Page-level text extractions:
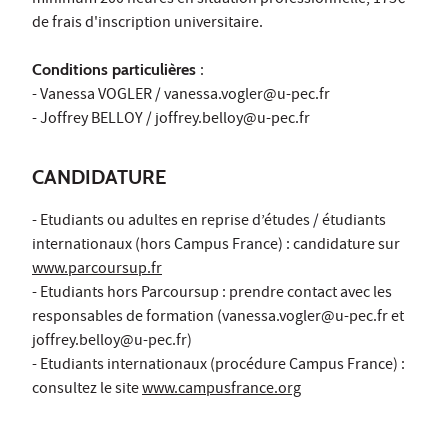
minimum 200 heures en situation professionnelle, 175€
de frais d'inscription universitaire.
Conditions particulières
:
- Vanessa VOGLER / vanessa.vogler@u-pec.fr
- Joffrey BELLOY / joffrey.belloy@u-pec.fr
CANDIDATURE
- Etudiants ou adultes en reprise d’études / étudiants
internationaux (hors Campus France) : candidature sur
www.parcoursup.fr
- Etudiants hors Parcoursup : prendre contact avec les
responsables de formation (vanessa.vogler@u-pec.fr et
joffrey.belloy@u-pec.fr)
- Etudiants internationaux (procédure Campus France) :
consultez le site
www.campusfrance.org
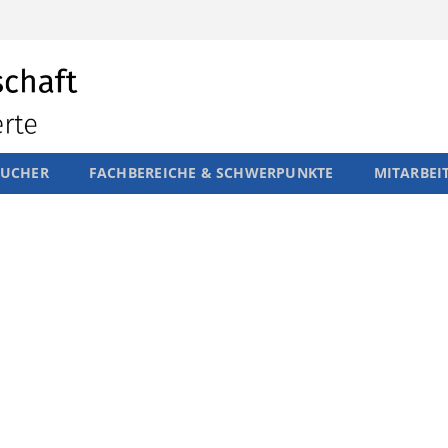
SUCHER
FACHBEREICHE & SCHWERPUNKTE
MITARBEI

§ TASK OBJECTIVE
Once you have read the records above, say how many of their lines contain the word "internationaux", giving only that figure.

§ WRITTEN ANSWER
2